Marie D. De Jesus/AP
NEW YORK — An explosion at a liquefied natural gas terminal in Texas has upset local residents and is taking a significant chunk of the fuel off the market at a time when global demand is soaring.
Freeport LNG will be offline for at least three weeks, the company said Thursday after a fire at its export facility. No one was injured, the company said and the cause is under investigation.
Melanie Oldham, who lives in Freeport, said she heard three loud bangs on Wednesday morning and went outside to find out what was going on.
“It makes me feel like we live with a high risk of explosion, gas release, public health issues on a daily basis, not just for us in Freeport, but for all the people who go to those great beaches on Quintana Island,” said Oldham, a physical therapist and co-founder of Citizens for Clean Air and Clean Water of Freeport and Brazoria County. “We don’t know what could have been released into the air or even into the water.”

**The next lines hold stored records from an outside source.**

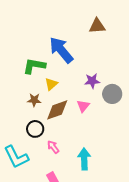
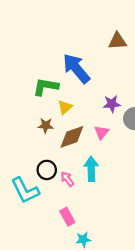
black circle: (35, 129) -> (47, 170), moved
cyan arrow: (84, 159) -> (91, 169), moved

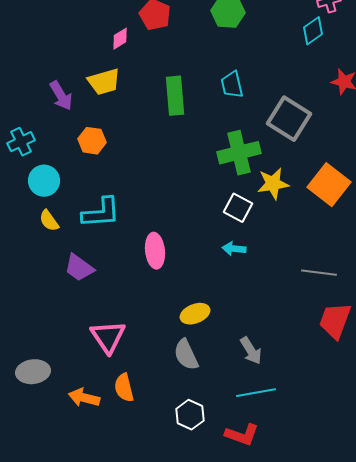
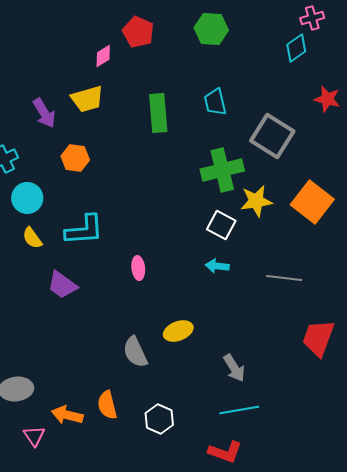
pink ellipse: (155, 251) -> (138, 268), size x0.7
gray line: (319, 273) -> (284, 278), moved
pink triangle: (108, 337) -> (34, 436), moved, size x0.6
gray semicircle: (186, 355) -> (135, 352), moved
white hexagon: (190, 415) -> (159, 419), moved

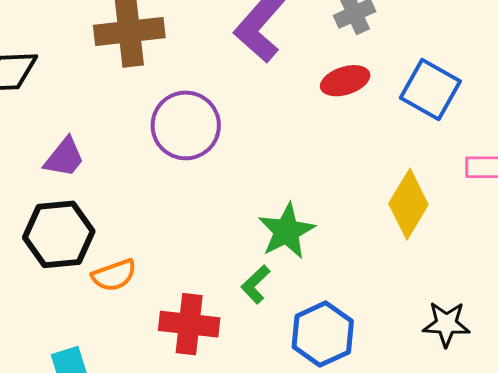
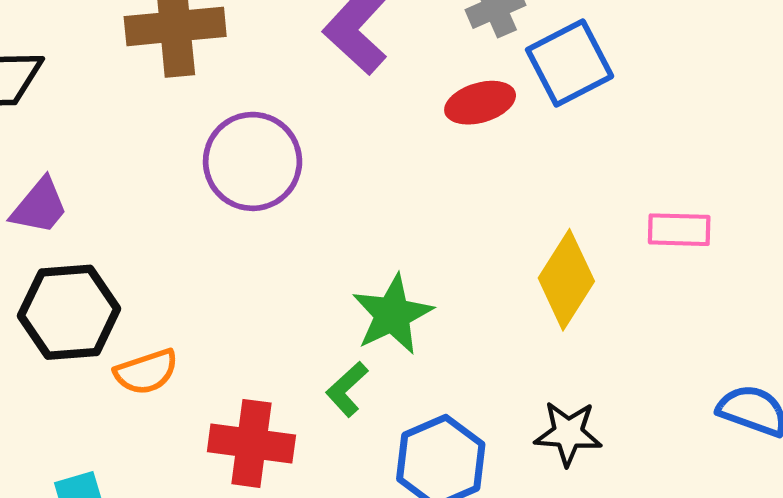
blue square: (430, 89) -> (570, 63), moved, turned 32
purple trapezoid: (64, 157) -> (40, 206), moved
black star: (446, 324) -> (568, 433), moved

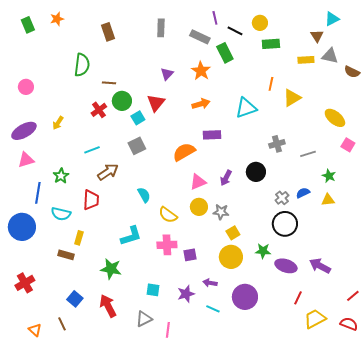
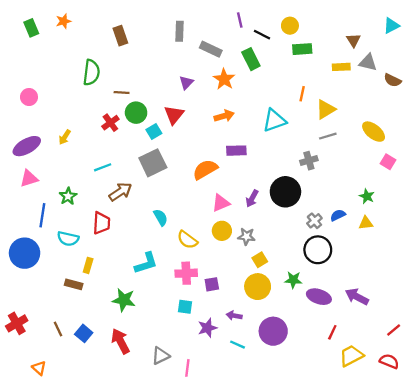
cyan triangle: (332, 19) -> (391, 26), moved
gray rectangle: (200, 37) -> (211, 49), moved
gray square: (137, 146) -> (153, 163), size x1.4
gray line: (308, 154) -> (328, 136), moved
black circle: (256, 172) -> (285, 192), size x1.4
red cross: (25, 283) -> (17, 323), moved
cyan square: (153, 290) -> (185, 307), moved
brown line: (62, 324) -> (58, 329), moved

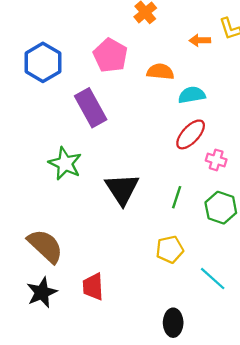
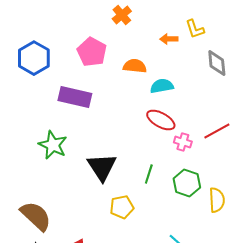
purple rectangle: (91, 108) -> (75, 97), turned -48
red ellipse: (191, 134) -> (161, 120), turned 76
yellow pentagon: (170, 249) -> (122, 207), moved

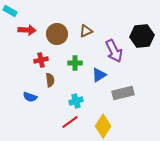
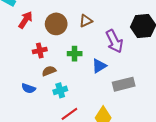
red arrow: (27, 30) -> (25, 20), turned -60
brown semicircle: (50, 80) -> (49, 71), turned -104
cyan cross: (76, 101) -> (60, 90), moved

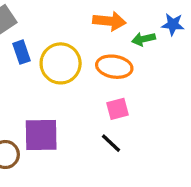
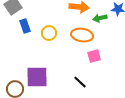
yellow circle: (61, 63) -> (49, 33), size x0.6
pink square: (118, 109) -> (94, 56), moved

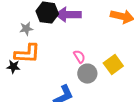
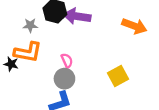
pink semicircle: (79, 57) -> (67, 61), moved
gray circle: (87, 74) -> (64, 79), moved

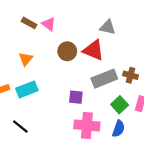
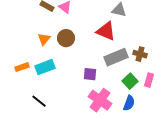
brown circle: (67, 51) -> (66, 38), moved
pink cross: (87, 125) -> (100, 100), turned 30

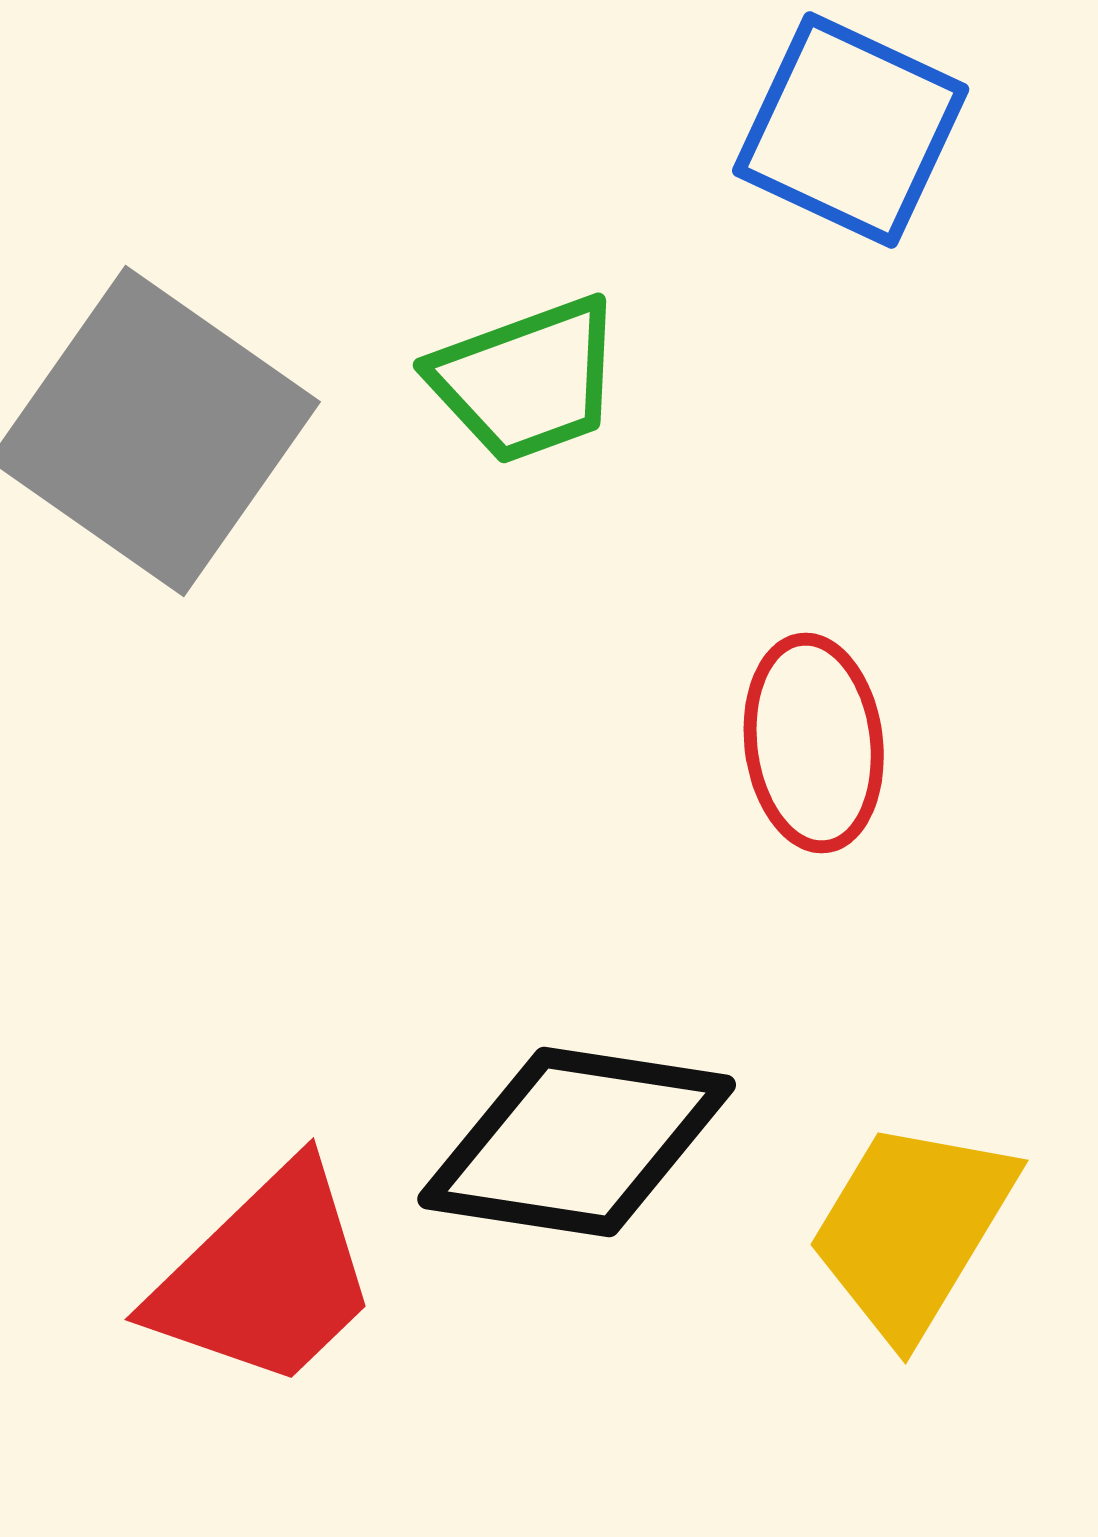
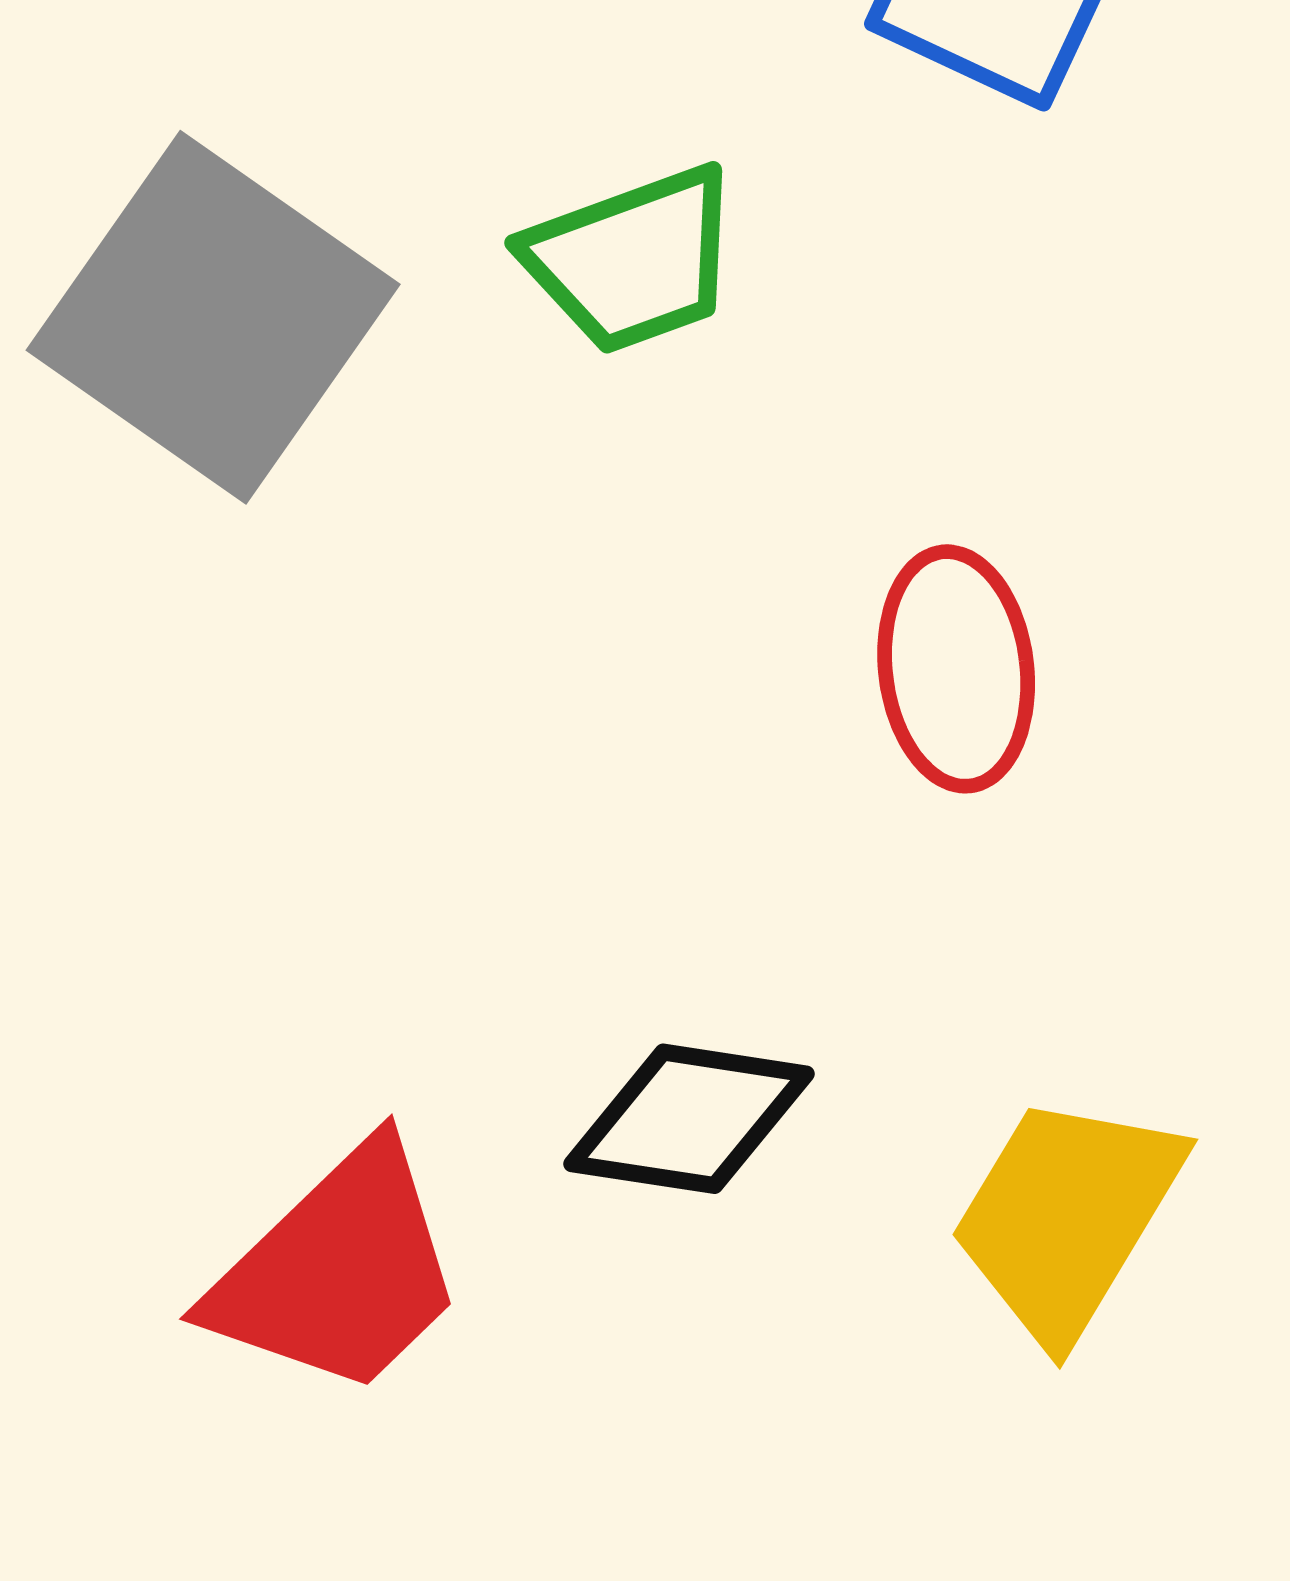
black diamond: (577, 1142) -> (689, 1119), size x0.7

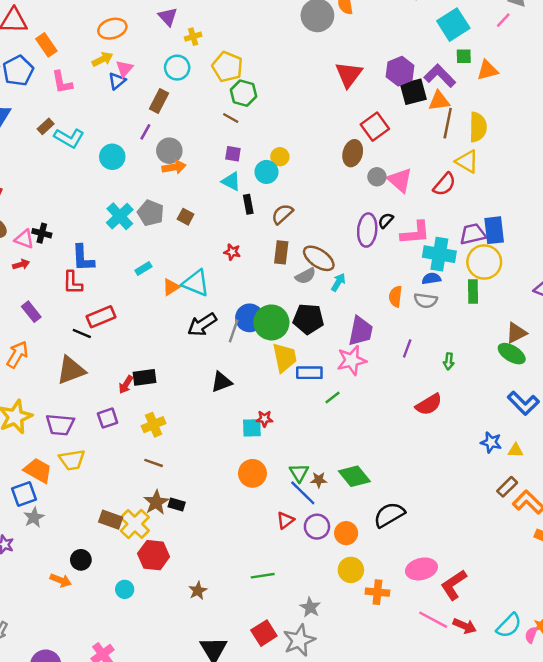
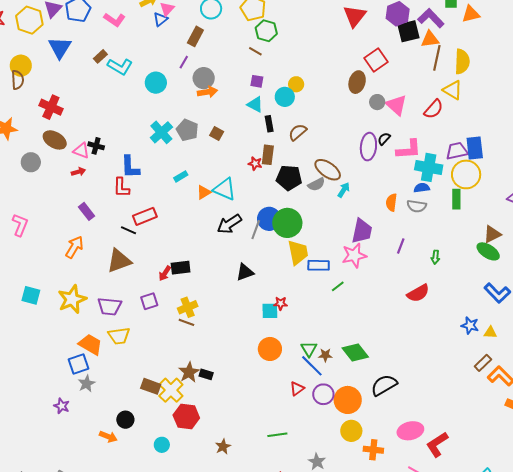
pink L-shape: (62, 82) -> (114, 20), turned -45
brown rectangle: (281, 252) -> (268, 155), moved
black pentagon: (308, 319) -> (289, 178), moved
brown line: (154, 463) -> (186, 322), moved
orange circle: (346, 533) -> (348, 400), size x1.4

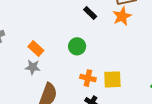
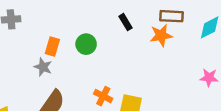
green circle: (77, 46) -> (86, 44), moved
orange rectangle: (36, 49) -> (52, 46), turned 49

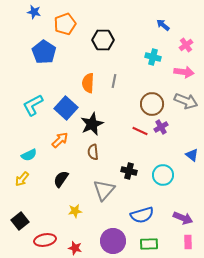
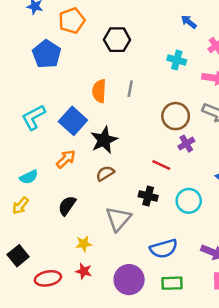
red line: (140, 131) -> (161, 165), moved
brown semicircle: (93, 152) -> (105, 173), turned 63
red star: (75, 248) -> (84, 271), moved

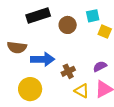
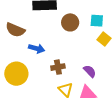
blue arrow: (43, 59) -> (37, 49), size x0.7
purple semicircle: (100, 66) -> (90, 71), turned 56

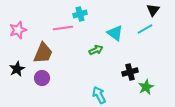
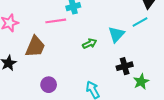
cyan triangle: (115, 33) -> (116, 34), moved, turned 36
purple circle: (42, 78) -> (49, 85), moved

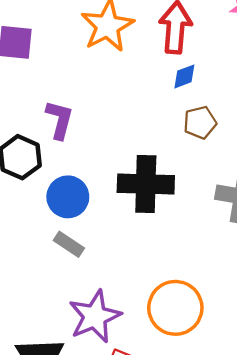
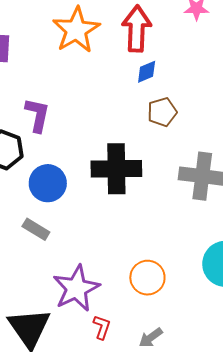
gray rectangle: (69, 244) -> (36, 229), moved
orange circle: (175, 308) -> (147, 278), size x0.7

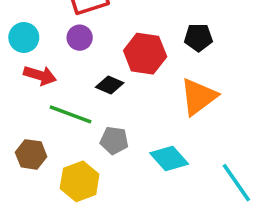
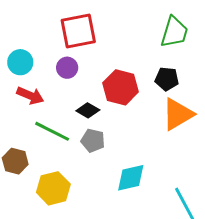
orange triangle: (198, 97) -> (178, 114), moved
gray pentagon: (114, 140) -> (93, 141), moved
cyan diamond: (169, 159) -> (131, 178), turned -68

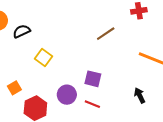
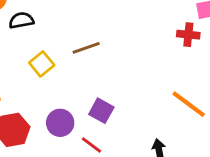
brown line: (106, 34) -> (86, 48), moved

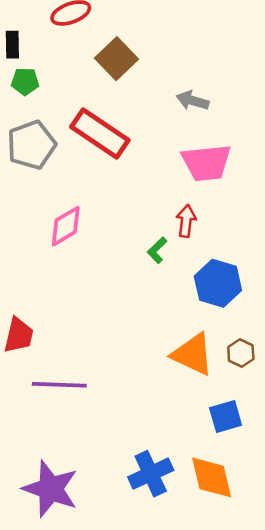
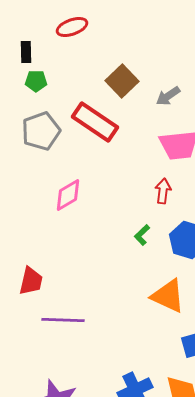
brown square: (116, 59) -> (122, 81), moved
gray arrow: (193, 100) -> (168, 96), turned -50
green L-shape: (157, 250) -> (142, 235), moved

A fire in the LNG terminal’s liquefaction system led to excessive emissions of carbon monoxide, nitrogen oxides, particulate matter, sulfur dioxide and volatile organic compounds, according to an incident report filed Thursday with the Texas Commission on Environmental Quality.
Freeport resident Gwendolyn Jones, 63, said she was about a mile or two from the facility when she saw a white cloud hovering over the facility after the fire. She was concerned that residents of Freeport had not been evacuated or warned of the incident by local authorities and felt that local residents should be provided with respirators to reduce the risk of inhaling hazardous fumes.
“We should have meetings where we can discuss things to make sure this never happens again because I’m scared of what’s going to happen,” Jones said. “Nothing but the grace of God has kept us alive in these situations.”
Typically, Freeport LNG exports about 2 billion cubic feet of liquefied natural gas per day, about 15% of the country’s LNG exports.
The shutdown comes at a time when global demand for LNG is high as many countries try to get rid of Russian gas, which is mainly sent to Europe through pipelines. US exports have soared.
According to Rystad Energy, the majority of Freeport LNG’s exports went to Europe. Europe may be able to make up for lost volume with increases in other facilities, said Emily McClain, vice president at Rystad. Europe gets about 45% of its LNG from the US, with the rest coming from Russia, Qatar and other sources, she said.
Freeport LNG sells gas to a mix of buyers, including major oil and gas companies, Asian utilities and commodity traders, and “those buyers will not be getting supplies from Freeport until the facility is repaired,” said Ross Wyeno, principal analyst at S&P Global. Resource Insights. Wyeno said it is unlikely that other LNG terminals around the world will be able to increase production to make up for the backlog, because “everyone has reached as close to their maximum as they can.”
As a result, LNG prices are rising and consumers in Europe are likely to feel the impact, Wyeno said. But in the US, natural gas prices are falling as a major buyer of gas — the LNG terminal — stopped buying, he added.
Lower domestic natural gas prices, however, are not calming the nerves of people living near the terminal. Freeport residents such as Oldham and Jones have long been concerned about the possibility of incidents at the terminal.
“Unfortunately, our fears have come true,” Oldham said.